40 Days for Life: more than 580 unborn babies saved
The 40 Days for Life campaign reported more than 580 unborn children were saved and eight abortion clinic workers left the business by the close of the initiative Nov. 1, reports Baptist Press.
In the waning days of this fall's effort, the initiative surpassed 2,000 unborn babies saved in all the campaigns it has conducted, national director David Bereit reported.
40 Days for Life, which began locally in Bryan, Texas, in 2004, involves peaceful prayer vigils outside abortion clinics and Planned Parenthood offices, as well as fasting for the end of abortion. The latest campaign involved tens of thousands of people in 212 cities in 45 states, Canada and Denmark.
Two abortion clinics that have been the sites of 40 Days vigils announced their closings recently.
The Community Healthcare Center in Pensacola, Fla., shut down Oct. 30, according to a report by WEAR-TV, the local ABC affiliate.
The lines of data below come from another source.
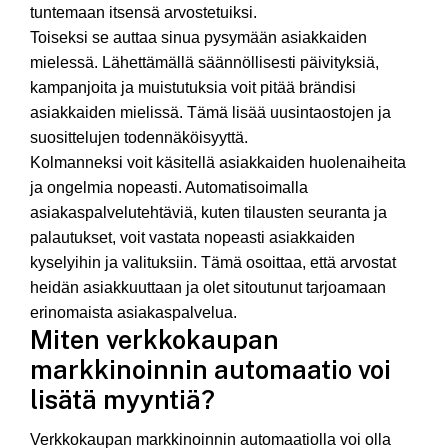
tuntemaan itsensä arvostetuiksi.
Toiseksi se auttaa sinua pysymään asiakkaiden
mielessä. Lähettämällä säännöllisesti päivityksiä,
kampanjoita ja muistutuksia voit pitää brändisi
asiakkaiden mielissä. Tämä lisää uusintaostojen ja
suosittelujen todennäköisyyttä.
Kolmanneksi voit käsitellä asiakkaiden huolenaiheita
ja ongelmia nopeasti. Automatisoimalla
asiakaspalvelutehtäviä, kuten tilausten seuranta ja
palautukset, voit vastata nopeasti asiakkaiden
kyselyihin ja valituksiin. Tämä osoittaa, että arvostat
heidän asiakkuuttaan ja olet sitoutunut tarjoamaan
erinomaista asiakaspalvelua.
Miten verkkokaupan
markkinoinnin automaatio voi
lisätä myyntiä?
Verkkokaupan markkinoinnin automaatiolla voi olla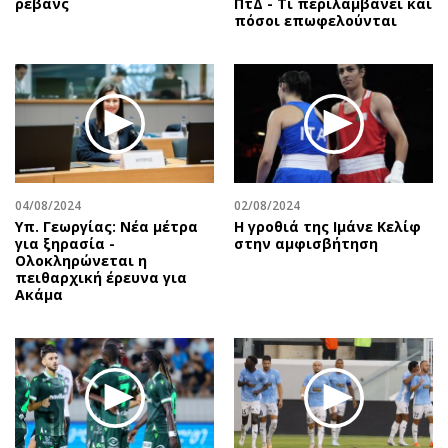
ρεβάνς
ΠτΔ - Τι περιλαμβάνει και
πόσοι επωφελούνται
04/08/2024
02/08/2024
Υπ. Γεωργίας: Νέα μέτρα
Η γροθιά της Ιμάνε Κελίφ
για ξηρασία -
στην αμφισβήτηση
Ολοκληρώνεται η
πειθαρχική έρευνα για
Ακάμα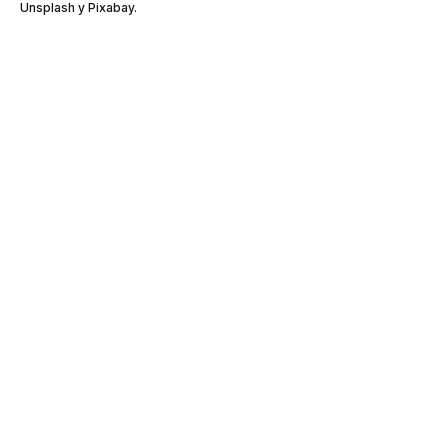
Unsplash y Pixabay.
State inspectors discovered the clinic's lab license had expired 413 days earlier. The state gave the clinic the option of paying a $413,000 fine or closing. Though Florida's Agency for Healthcare Administration offered the center a reduced fine, it never received a reply.
The closing came two days before the end of a 40 Days for Life prayer vigil outside the clinic.
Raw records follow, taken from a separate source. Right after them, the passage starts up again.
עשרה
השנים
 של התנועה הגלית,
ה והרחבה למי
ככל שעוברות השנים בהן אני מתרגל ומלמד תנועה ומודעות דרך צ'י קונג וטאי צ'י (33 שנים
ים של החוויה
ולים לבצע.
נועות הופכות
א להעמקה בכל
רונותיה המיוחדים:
“People have prayed there that abortions would cease, and it was during the fall 40 Days for Life campaign ... that it was finally announced that this facility, where untold numbers of unborn children perished, was closing,” Bereit said in a written statement. “That is not just a coincidence. God works in mysterious ways, and this is indeed an answer to prayer!”
Planned Parenthood of Montana has announced its clinic in Kalispell, Mont., is closing because of the “economic downturn,” effective Nov. 20. The center was the site of a 40 Days for Life vigil in the spring.